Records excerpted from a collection
BEGIN

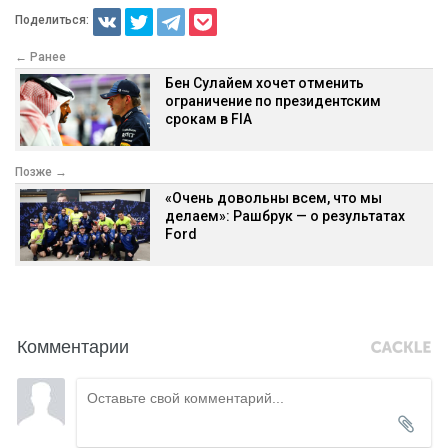
Поделиться:
← Ранее
Бен Сулайем хочет отменить
ограничение по президентским
срокам в FIA
Позже →
«Очень довольны всем, что мы
делаем»: Рашбрук — о результатах
Ford
Комментарии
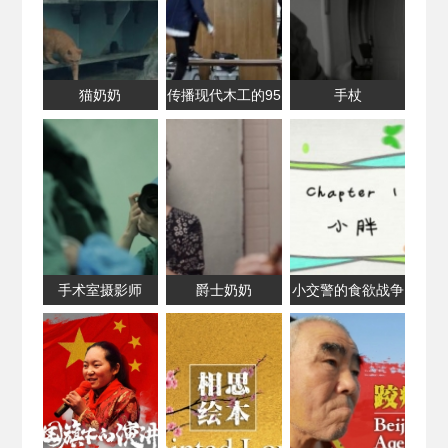
猫奶奶
传播现代木工的95
手杖
后木匠
手术室摄影师
爵士奶奶
小交警的食欲战争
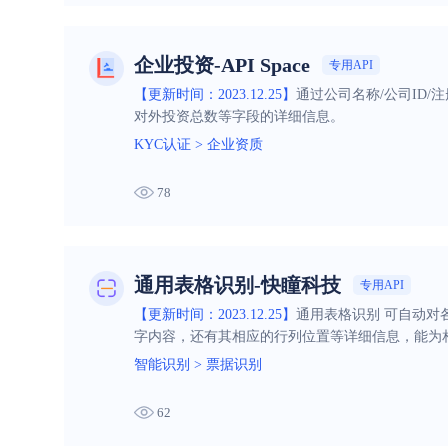
企业投资-API Space
专用API
【更新时间：2023.12.25】
通过公司名称/公司ID
对外投资总数等字段的详细信息。
KYC认证
>
企业资质
78
通用表格识别-快瞳科技
专用API
【更新时间：2023.12.25】
通用表格识别 可自动
字内容，还有其相应的行列位置等详细信息，能为
智能识别
>
票据识别
62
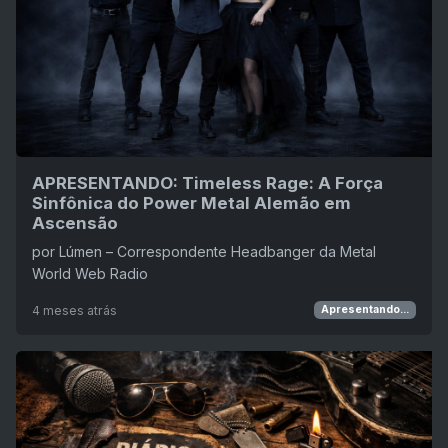
APRESENTANDO: Timeless Rage: A Força
Sinfônica do Power Metal Alemão em
Ascensão
por Lúmen – Correspondente Headbanger da Metal
World Web Radio
4 meses atrás
Apresentando...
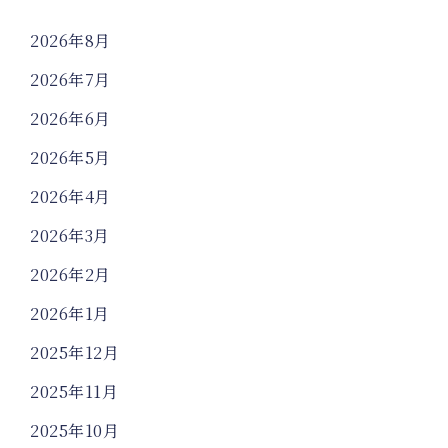
2026年8月
2026年7月
2026年6月
2026年5月
2026年4月
2026年3月
2026年2月
2026年1月
2025年12月
2025年11月
2025年10月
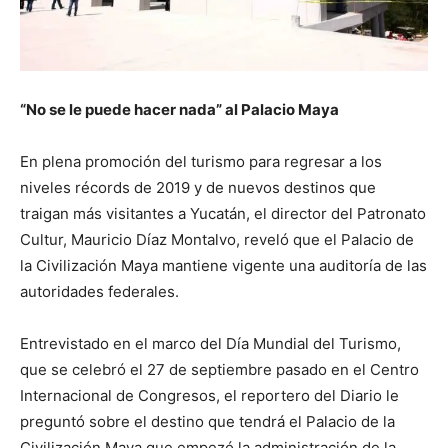
“No se le puede hacer nada” al Palacio Maya
En plena promoción del turismo para regresar a los
niveles récords de 2019 y de nuevos destinos que
traigan más visitantes a Yucatán, el director del Patronato
Cultur, Mauricio Díaz Montalvo, reveló que el Palacio de
la Civilización Maya mantiene vigente una auditoría de las
autoridades federales.
Entrevistado en el marco del Día Mundial del Turismo,
que se celebró el 27 de septiembre pasado en el Centro
Internacional de Congresos, el reportero del Diario le
preguntó sobre el destino que tendrá el Palacio de la
Civilización Maya que empezó la administración de la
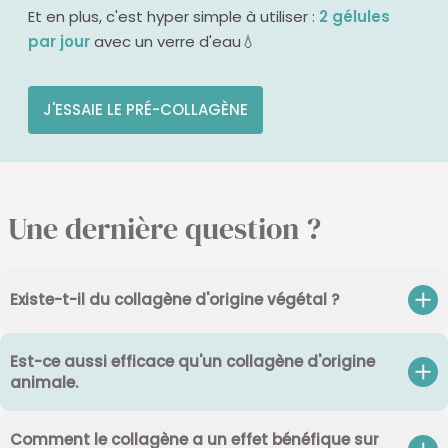
Et en plus, c'est hyper simple à utiliser :
2 gélules
par jour
avec un verre d'eau💧
J'ESSAIE LE PRÉ-COLLAGÈNE
Une dernière question ?
Existe-t-il du collagène d'origine végétal ?​
Est-ce aussi efficace qu'un collagène d'origine
animale.
Comment le collagène a un effet bénéfique sur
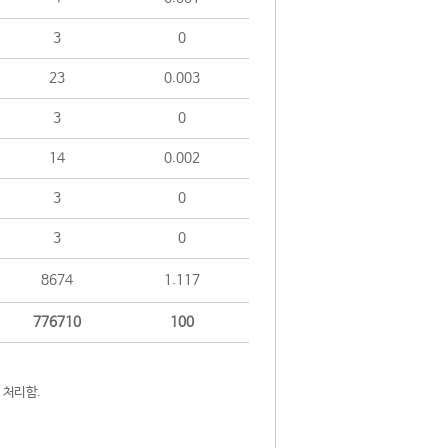
3
0
23
0.003
3
0
14
0.002
3
0
3
0
8674
1.117
776710
100
 처리함.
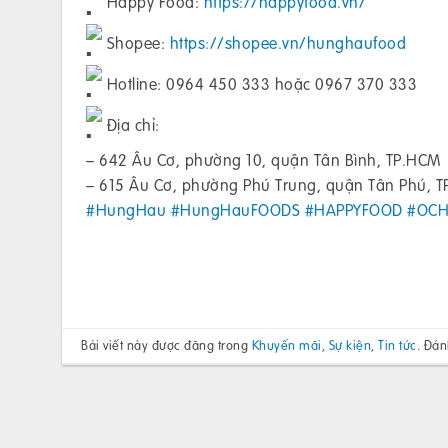
Happy Food:
https://happyfood.vn/
Shopee:
https://shopee.vn/hunghaufood
Hotline: 0964 450 333 hoặc 0967 370 333
Địa chỉ:
– 642 Âu Cơ, phường 10, quận Tân Bình, TP.HCM
– 615 Âu Cơ, phường Phú Trung, quận Tân Phú, 
#HungHau
#HungHauFOODS
#HAPPYFOOD
#OC
Bài viết này được đăng trong
Khuyến mãi
,
Sự kiện
,
Tin tức
. Đá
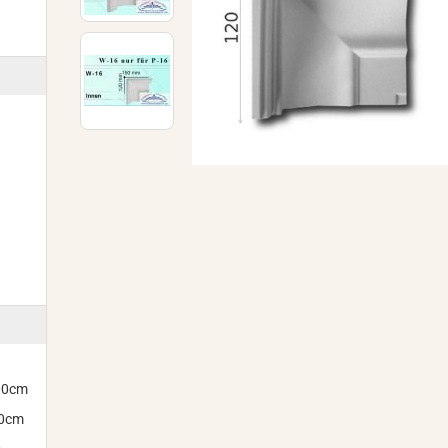
300cm
00cm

END

A word-for-word reproduction is needed of the lines above from the line containing "Бен Сулайем хочет отменить" through the line containing "通过公司名称/公司ID", with both ends kept and no pictures.

Бен Сулайем хочет отменить
ограничение по президентским
срокам в FIA
Позже →
«Очень довольны всем, что мы
делаем»: Рашбрук — о результатах
Ford
Комментарии
猫奶奶
传播现代木工的95
手杖
后木匠
手术室摄影师
爵士奶奶
小交警的食欲战争
企业投资-API Space
专用API
【更新时间：2023.12.25】
通过公司名称/公司ID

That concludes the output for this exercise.